DATASET CONTENT
◇ ◇ ◇ ◇ ◇ ◇ ◇

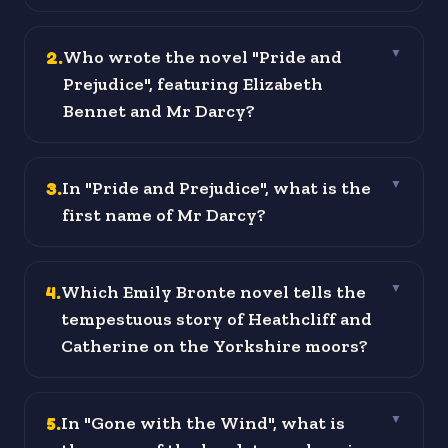
2
.
Who wrote the novel "Pride and
▼
Prejudice", featuring Elizabeth
Bennet and Mr Darcy?
3
.
In "Pride and Prejudice", what is the
▼
first name of Mr Darcy?
4
.
Which Emily Bronte novel tells the
▼
tempestuous story of Heathcliff and
Catherine on the Yorkshire moors?
5
.
In "Gone with the Wind", what is
▼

◇ ◇ ◇ ◇ ◇ ◇ ◇

Omitting the pictures, write out the material above exactly as it stands.

2
.
Who wrote the novel "Pride and
▼
Prejudice", featuring Elizabeth
Bennet and Mr Darcy?
3
.
In "Pride and Prejudice", what is the
▼
first name of Mr Darcy?
4
.
Which Emily Bronte novel tells the
▼
tempestuous story of Heathcliff and
Catherine on the Yorkshire moors?
5
.
In "Gone with the Wind", what is
▼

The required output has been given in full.